──────── Dataset records ────────
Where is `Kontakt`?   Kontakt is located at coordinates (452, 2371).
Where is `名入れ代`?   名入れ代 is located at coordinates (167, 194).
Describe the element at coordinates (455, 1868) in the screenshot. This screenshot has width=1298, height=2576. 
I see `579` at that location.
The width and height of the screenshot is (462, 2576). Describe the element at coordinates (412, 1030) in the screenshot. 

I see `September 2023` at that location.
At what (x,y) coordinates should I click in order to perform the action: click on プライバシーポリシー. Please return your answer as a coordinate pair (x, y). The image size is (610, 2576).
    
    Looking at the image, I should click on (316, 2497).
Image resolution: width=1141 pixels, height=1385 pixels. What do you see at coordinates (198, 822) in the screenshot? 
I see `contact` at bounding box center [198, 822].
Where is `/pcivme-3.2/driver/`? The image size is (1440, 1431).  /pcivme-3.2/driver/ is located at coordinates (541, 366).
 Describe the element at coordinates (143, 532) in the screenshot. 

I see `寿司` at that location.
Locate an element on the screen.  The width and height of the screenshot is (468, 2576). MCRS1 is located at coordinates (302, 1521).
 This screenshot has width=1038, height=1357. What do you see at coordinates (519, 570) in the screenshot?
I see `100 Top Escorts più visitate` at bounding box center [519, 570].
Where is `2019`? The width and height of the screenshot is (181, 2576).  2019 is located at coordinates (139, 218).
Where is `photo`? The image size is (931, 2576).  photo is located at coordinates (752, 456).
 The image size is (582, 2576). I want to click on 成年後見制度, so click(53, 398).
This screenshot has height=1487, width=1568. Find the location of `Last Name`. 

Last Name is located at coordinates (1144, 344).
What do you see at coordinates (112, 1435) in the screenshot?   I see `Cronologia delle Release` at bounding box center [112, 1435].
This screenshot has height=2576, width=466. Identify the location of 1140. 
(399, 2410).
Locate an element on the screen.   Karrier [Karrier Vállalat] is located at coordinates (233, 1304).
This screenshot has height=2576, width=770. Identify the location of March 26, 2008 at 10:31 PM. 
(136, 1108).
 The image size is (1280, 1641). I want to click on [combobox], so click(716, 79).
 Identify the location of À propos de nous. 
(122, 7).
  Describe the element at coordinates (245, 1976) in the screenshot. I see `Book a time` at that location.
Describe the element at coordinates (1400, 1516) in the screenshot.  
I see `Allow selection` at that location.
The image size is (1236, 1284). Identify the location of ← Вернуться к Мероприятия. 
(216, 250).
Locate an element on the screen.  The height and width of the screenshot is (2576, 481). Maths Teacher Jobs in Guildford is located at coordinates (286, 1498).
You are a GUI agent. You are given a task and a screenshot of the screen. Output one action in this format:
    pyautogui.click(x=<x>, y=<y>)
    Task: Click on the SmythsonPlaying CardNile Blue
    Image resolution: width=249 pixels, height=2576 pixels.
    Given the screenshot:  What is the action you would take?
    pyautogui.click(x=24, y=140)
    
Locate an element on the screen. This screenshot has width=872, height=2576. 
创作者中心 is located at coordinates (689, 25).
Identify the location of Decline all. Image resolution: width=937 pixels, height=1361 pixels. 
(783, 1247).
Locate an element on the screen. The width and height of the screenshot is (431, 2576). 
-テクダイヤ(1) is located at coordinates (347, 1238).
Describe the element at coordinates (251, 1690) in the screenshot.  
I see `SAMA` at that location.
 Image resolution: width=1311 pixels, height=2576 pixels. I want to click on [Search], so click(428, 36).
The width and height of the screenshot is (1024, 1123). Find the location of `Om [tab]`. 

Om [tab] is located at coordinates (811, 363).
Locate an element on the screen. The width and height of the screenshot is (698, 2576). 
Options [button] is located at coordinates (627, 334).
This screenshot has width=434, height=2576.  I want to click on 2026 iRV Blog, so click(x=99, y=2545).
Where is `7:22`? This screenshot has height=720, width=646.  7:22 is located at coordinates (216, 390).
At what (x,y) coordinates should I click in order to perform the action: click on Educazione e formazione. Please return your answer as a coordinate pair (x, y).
────────
** Task description **
Print the line that contains "Describe the element at coordinates (251, 1690)", then every later line of the entries above up to and including the last, all exactly as written.

** Answer area **
Describe the element at coordinates (251, 1690) in the screenshot.  
I see `SAMA` at that location.
 Image resolution: width=1311 pixels, height=2576 pixels. I want to click on [Search], so click(428, 36).
The width and height of the screenshot is (1024, 1123). Find the location of `Om [tab]`. 

Om [tab] is located at coordinates (811, 363).
Locate an element on the screen. The width and height of the screenshot is (698, 2576). 
Options [button] is located at coordinates (627, 334).
This screenshot has width=434, height=2576.  I want to click on 2026 iRV Blog, so click(x=99, y=2545).
Where is `7:22`? This screenshot has height=720, width=646.  7:22 is located at coordinates (216, 390).
At what (x,y) coordinates should I click in order to perform the action: click on Educazione e formazione. Please return your answer as a coordinate pair (x, y).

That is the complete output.